Which lines of the entries contain the string "cookie"? Please find them and copy them.

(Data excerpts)
════

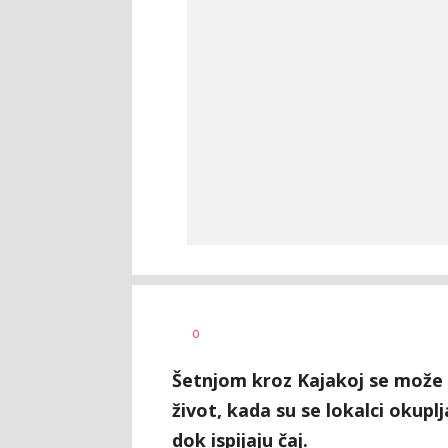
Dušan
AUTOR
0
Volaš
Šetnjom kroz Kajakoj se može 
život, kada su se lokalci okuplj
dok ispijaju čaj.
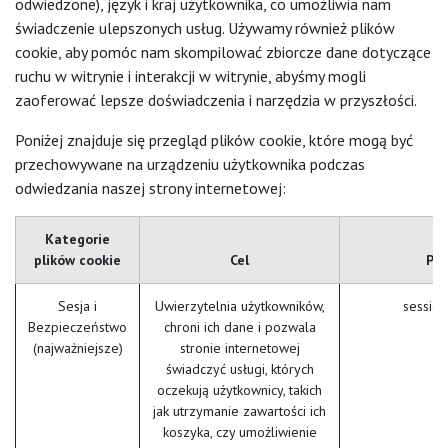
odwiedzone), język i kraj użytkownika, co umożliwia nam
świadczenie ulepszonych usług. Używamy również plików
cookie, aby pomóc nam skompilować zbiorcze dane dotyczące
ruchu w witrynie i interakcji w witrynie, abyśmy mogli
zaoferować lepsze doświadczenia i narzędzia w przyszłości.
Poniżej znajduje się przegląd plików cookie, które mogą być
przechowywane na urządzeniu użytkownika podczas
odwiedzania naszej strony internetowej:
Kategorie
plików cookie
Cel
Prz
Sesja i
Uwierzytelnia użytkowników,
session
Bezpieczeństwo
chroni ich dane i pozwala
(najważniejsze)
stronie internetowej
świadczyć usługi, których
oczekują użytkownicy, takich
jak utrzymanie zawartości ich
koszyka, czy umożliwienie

════

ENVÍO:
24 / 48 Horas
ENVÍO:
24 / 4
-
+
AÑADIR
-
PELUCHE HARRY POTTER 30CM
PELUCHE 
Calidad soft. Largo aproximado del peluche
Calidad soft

════

§ **EXERCISE RESULT**:
cookie, aby pomóc nam skompilować zbiorcze dane dotyczące
Poniżej znajduje się przegląd plików cookie, które mogą być
plików cookie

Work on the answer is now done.